Two particular concepts take on a new meaning when taken together: “exit” and “formalism.” The former is the idea of small secessionist communities withdrawing from the global civilization type of liberal democracy with market-funded socialism, and the second is the notion that government should treat itself as a business and compete on the open market. Together they suggest the idea of competition between societies by type.

This might look like a small island being purchased and turned into a libertarian/capitalist freehold with leadership by strong natural leaders, whether fascist, royalist or as Neoreactionaries often advocate “a national CEO.” Citizens become shareholders in their own society, which is both a strength — accountability — and a weakness, in that it leads to the same problems as democracy since people often act against their own interest, having (per Dunning-Kruger and other theories) diminished ability to understand their actual needs. We can see this in action in our present society where people purchase lesser products like Budweiser out of convenience rather than hold out for what is good. Some of us criticize Neoreaction for its inability to escape the current paradigm but for now, let us look at what exit and formalism offer in terms of geopolitics.
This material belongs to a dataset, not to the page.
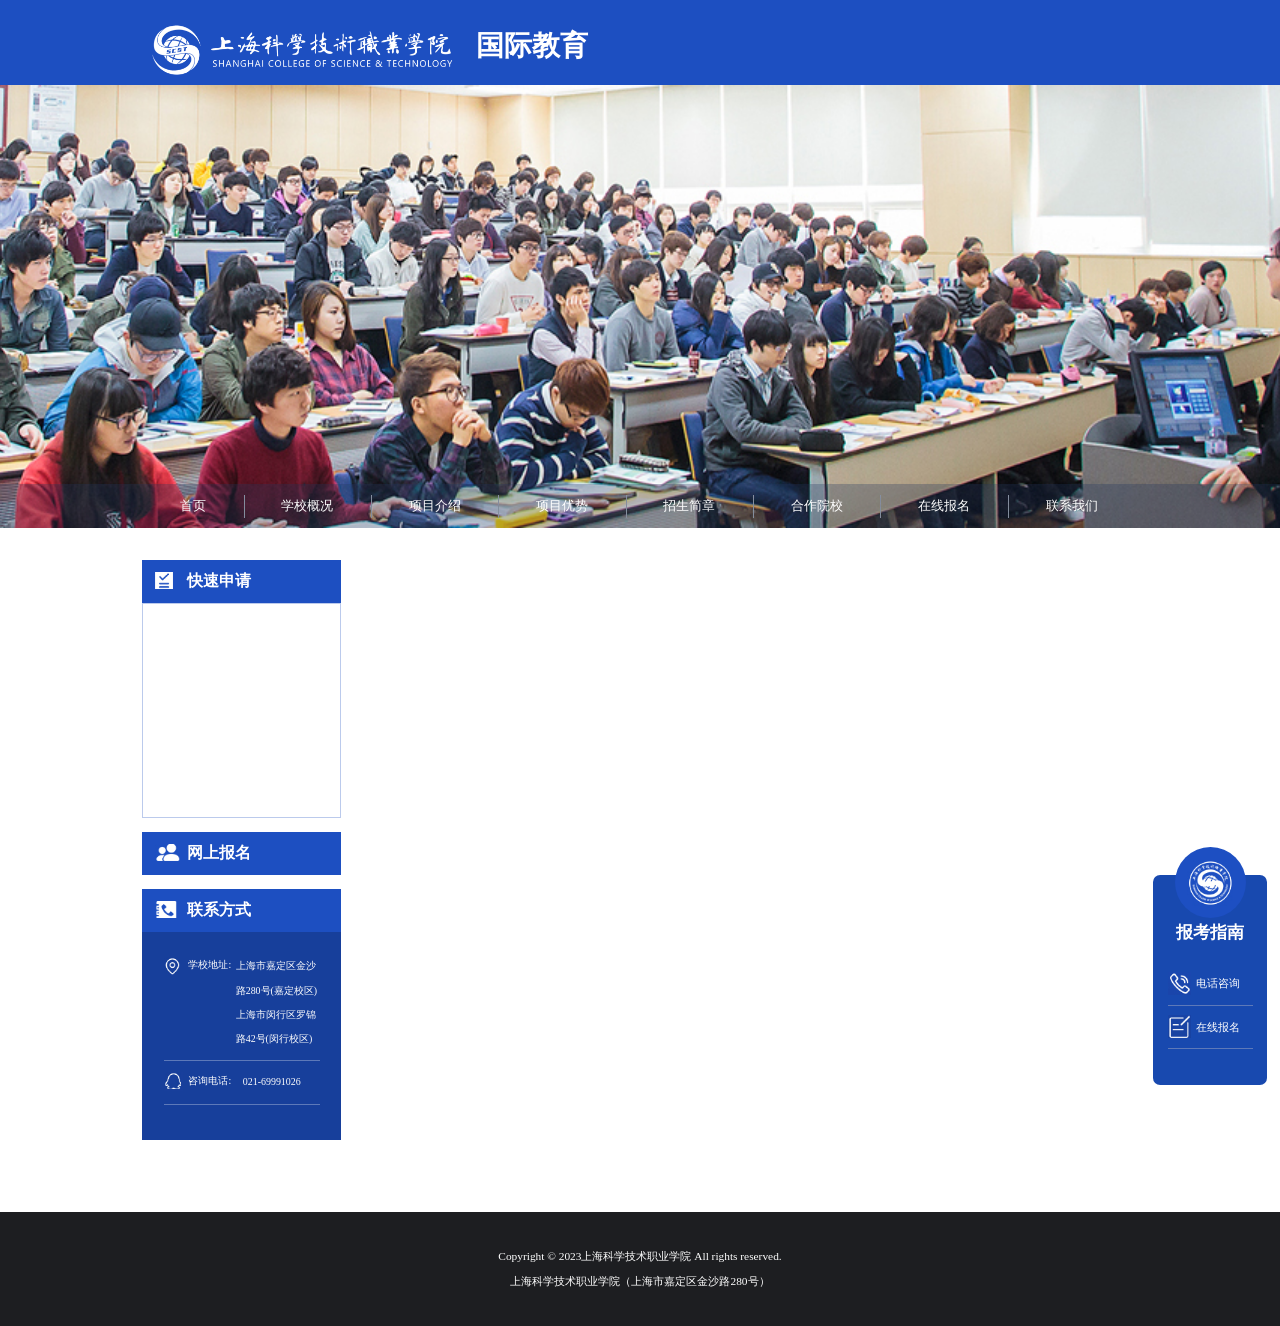 This screenshot has height=1326, width=1280. I want to click on 在线报名, so click(944, 506).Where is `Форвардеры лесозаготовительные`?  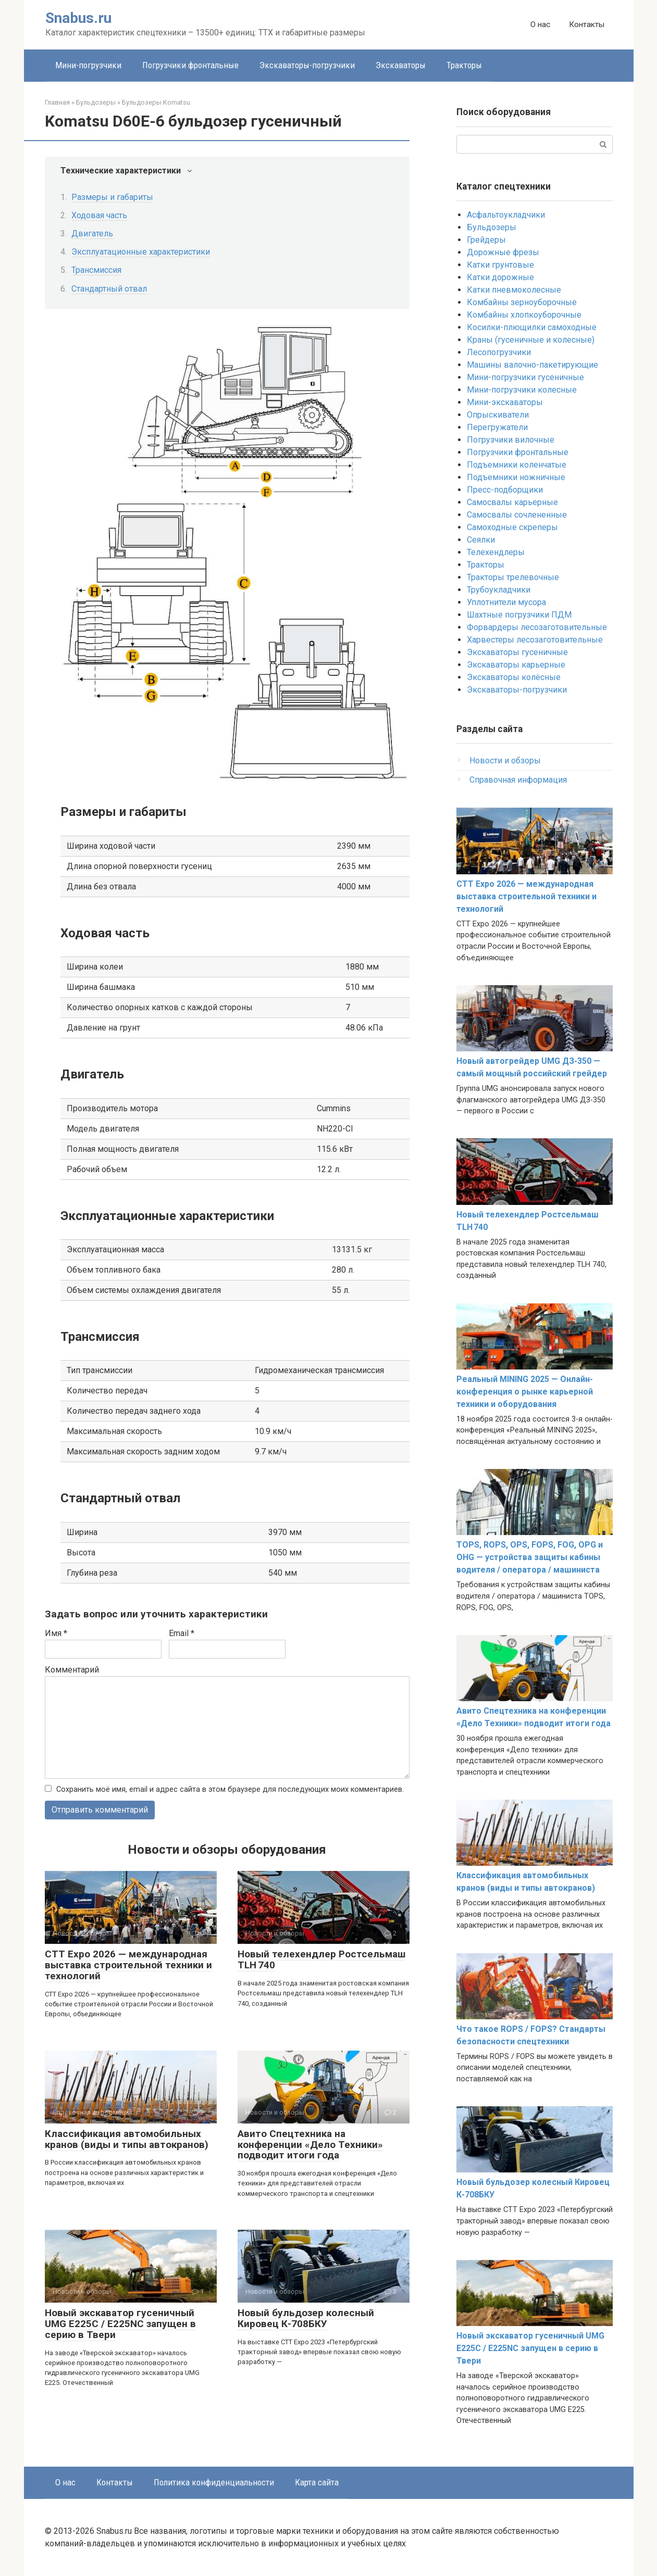
Форвардеры лесозаготовительные is located at coordinates (537, 627).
An exit society is a threat to global society. If that exit society offers a better product in the form of lower cost and higher performance, the rest of global humanity will be forced to face the inferiority of its own system of civilization. The competition — or, more accurately, contrast — means that people can no longer tuck themselves into bed at night with the notion that liberal democracy + capitalism + socialism is the best option. Instead, they have a new option, and since they can emigrate and thrive there, globalist society will experience a brain drain.

If you wonder why Leftists are obsessed with universal and centralized solutions, which amount to the same thing, it is that they fear this competition. Leftism succeeds when it seems like the best game in town, but much like heroin use, the benefits decrease linearly at a certain point after having grown exponentially during the early days of breaking free from the old and the wealth that this process liberates. Think of the former Soviet Union: at first, things were bleak, but then picked up with the wealth boom of transferring state assets to private citizens. Then, as new wealth failed to be produced, that society plunged into troubles from which it has yet to emerge.

A competing society would reduce the question of civilization-type to an economic principle. Citizens would be able to see, for the first time, what other options exist, and that would rank liberal democracy + capitalism + socialism in its place as not the best, but somewhere in the middle, above raw tyranny but below an exit society, which in turn would be below a traditional society of aristocracy, mercantilism, nationalism and transcendental goals.

Right now, the only competition for the global order is our knowledge of the past, and this has been adumbrated with Leftist editing of history and broad moral panics (like the SJW epidemic) which deny obvious advantages by concealing them behind political objectives disguised as morality. If we had a working alternative, the bloom would fade from the rose of what we have now, and the fear of leaving what we think of as good for the unknown would be greatly reduced.

I proposed this idea some time ago as Mayberry, or the idea that if we could see a working version of a better community, people would desire that and agitate for it in a way they cannot for many disconnected issues. This is why majorities are so helpless against polarized minorities like Leftists: we do not think in terms of issues, but in terms of wholes. We want a whole society of a different type and politics is designed to break down this thinking and deflect from it.

Conservatives can benefit from this by offering whole solutions. Instead of responding to talking points about healthcare, create a mental diorama of what this society will look like and show people that instead. It is the answer to all questions: we want a different type of civilization, not only because the present one is moribund in a herd of convergent catastrophes, but because our vision suits our existential and moral needs more than what the present could ever offer.